Dalam kesempatan yang sama, PPI menolak keras jika memang ada larangan tersebut dan berharap pada hari H upacara kemerdekaan, anggota Paskibraka putri yang mengenakan jilbab tidak dilarang memakainya. Gousta juga menyatakan keyakinannya bahwa Presiden Joko Widodo dan Presiden terpilih, Prabowo Subianto, tidak akan mendukung larangan tersebut.
Sikap serupa disampaikan oleh Ketua Majelis Ulama Indonesia (MUI) Bidang Dakwah dan Ukhuwah, M Cholil Nafis, yang menyebut dugaan pelarangan jilbab sebagai kebijakan yang tidak Pancasilais. Cholil menegaskan bahwa Sila Ketuhanan Yang Maha Esa menjamin hak melaksanakan ajaran agama dan meminta agar larangan tersebut dicabut. Ia juga menyarankan agar anggota Paskibraka muslimah lebih baik pulang jika dipaksa melepas jilbabnya.
Merespons protes tersebut, Kepala BPIP Yudian Wahyudi memberikan penjelasan bahwa tidak ada pemaksaan bagi anggota Paskibraka Nasional 2024 untuk melepas jilbab. Menurut Yudian, anggota Paskibraka putri melepas jilbabnya secara sukarela demi mematuhi aturan yang ada. Ia menegaskan bahwa penggunaan jilbab hanya tidak diperkenankan saat pengukuhan Paskibraka dan upacara pengibaran bendera pada 17 Agustus 2024. Di luar itu, seperti saat latihan, anggota Paskibraka yang berjilbab tetap diperbolehkan mengenakannya.
Yudian juga menyatakan bahwa setiap calon Paskibraka mendaftar secara sukarela dan telah menandatangani surat pernyataan yang mencantumkan tata pakaian dan sikap tampang Paskibraka. Aturan ini telah ditegaskan dalam Surat Keputusan Kepala BPIP Nomor 35 Tahun 2024 tentang Standar Pakaian, Atribut, dan Sikap Tampang Pasukan Pengibar Bendera Pusaka. Yudian menambahkan bahwa sejak awal berdirinya Paskibraka, seragam beserta atributnya telah dirancang dengan makna Bhinneka Tunggal Ika, yang menjadi dasar peraturan tersebut.
Kontroversi ini terus bergulir, dengan berbagai pihak yang mendesak agar larangan tersebut dicabut demi menghormati hak beragama dan menjaga semangat kebinekaan di Indonesia.
Isu ini bukan hanya soal seragam dan tampilan, melainkan menyangkut hak fundamental setiap warga negara dalam menjalankan keyakinan agamanya, yang dijamin oleh UUD 1945 dan Pancasila.
Paskibraka, sebagai salah satu simbol kebanggaan nasional, seharusnya mencerminkan semangat kebinekaan yang menjadi dasar negara kita.
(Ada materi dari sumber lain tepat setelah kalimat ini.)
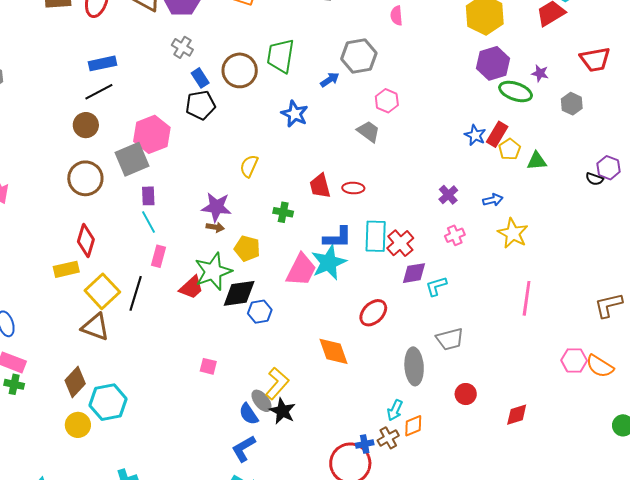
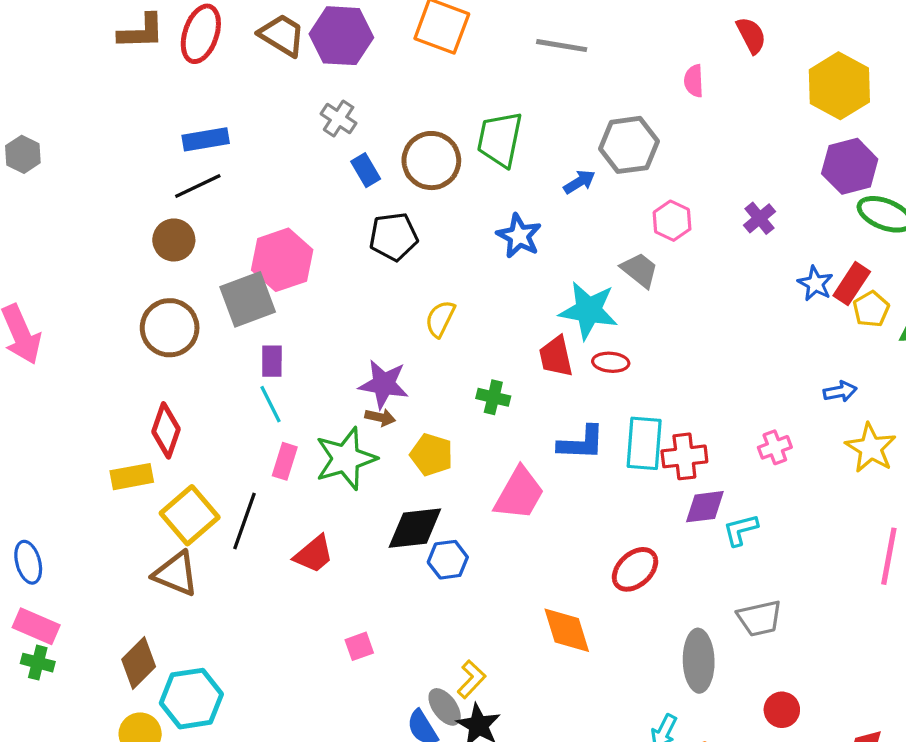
black pentagon: (200, 105) -> (393, 237), moved
purple cross: (448, 195) -> (760, 218), moved
red cross: (400, 243) -> (684, 456), turned 32
cyan star: (329, 262) -> (589, 310), moved, turned 30
green star: (213, 272) -> (346, 459), moved
red trapezoid: (191, 288) -> (314, 554), moved
pink square: (208, 366) -> (359, 646), turned -36
yellow L-shape: (277, 383) -> (471, 679), size x0.7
Keberagaman dalam agama, budaya, dan suku bangsa adalah kekayaan yang harus dijaga dan dihormati, bukan justru dipersulit oleh aturan yang bisa dianggap diskriminatif.
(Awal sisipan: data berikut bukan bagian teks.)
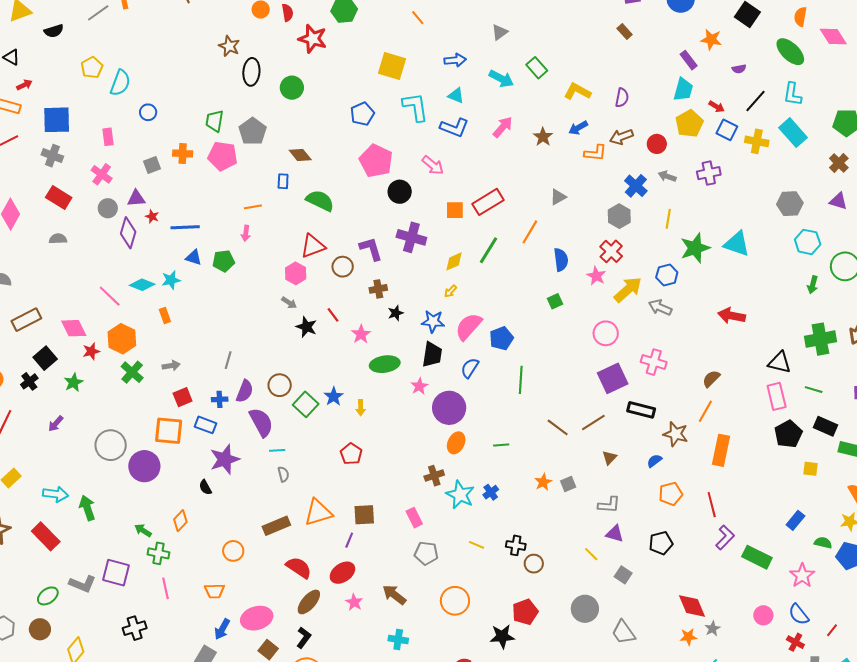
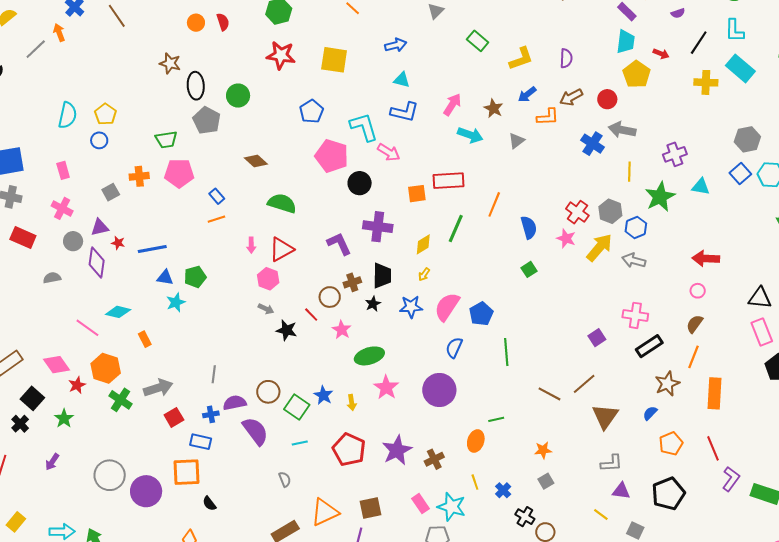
red star: (313, 39) -> (281, 55), moved
yellow pentagon: (92, 68) -> (105, 114), moved
cyan arrow: (501, 79) -> (470, 135), moved
yellow L-shape: (577, 91) -> (521, 59), turned 140
cyan L-shape: (415, 107) -> (364, 127), moved
green trapezoid: (215, 121) -> (166, 140), turned -100
blue square: (727, 130) -> (740, 174), moved, turned 30
gray pentagon: (253, 131) -> (207, 120), moved
purple cross: (709, 173) -> (675, 154), moved
gray arrow: (667, 176) -> (622, 130), size x1.5
blue rectangle: (283, 181) -> (217, 196), moved, turned -35
gray triangle: (558, 197) -> (516, 141), moved
red rectangle: (488, 202) -> (448, 181), turned 36
gray hexagon: (619, 216) -> (610, 211), moved
pink arrow: (246, 233) -> (251, 245), moved
gray semicircle: (58, 239) -> (52, 278), moved
cyan triangle: (737, 244) -> (701, 187), size x0.7
brown circle: (343, 267) -> (330, 297), moved
cyan star: (171, 280) -> (176, 302), moved
pink circle: (606, 333) -> (698, 291), moved, size x0.6
black trapezoid: (432, 355) -> (382, 276), moved
gray arrow: (171, 366) -> (158, 388), size x1.6
purple square: (613, 378) -> (597, 338), size x0.6
pink star: (419, 386) -> (386, 387), moved, size x1.4
purple semicircle: (245, 391) -> (235, 403), turned -115
black rectangle: (641, 410) -> (649, 346), moved, turned -40
orange square: (169, 431) -> (187, 472), moved
brown star: (676, 434) -> (667, 384), turned -30
orange ellipse: (456, 443) -> (476, 441), moved
cyan line: (277, 450) -> (300, 443), moved
red pentagon: (351, 454) -> (349, 450), size x1.5
brown triangle: (609, 458) -> (605, 416), size x1.8
purple star: (225, 459) -> (397, 450), moved
orange star: (543, 482) -> (543, 450), turned 30
gray square: (568, 484) -> (546, 481), moved
blue cross: (491, 492) -> (503, 490), moved
cyan star: (460, 495) -> (452, 507), moved
black pentagon: (661, 543) -> (668, 494), size x1.4
yellow line: (477, 545) -> (475, 482), moved, turned 56
black cross: (516, 545) -> (525, 517), turned 30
Penggunaan jilbab oleh anggota Paskibraka putri seharusnya dilihat sebagai wujud dari kebebasan beragama dan ekspresi keyakinan yang tidak mengurangi apapun dari nilai estetika maupun ketertiban yang diinginkan dalam upacara kenegaraan. Jika jilbab memang tidak mengganggu pelaksanaan tugas, mengapa harus ada pembatasan?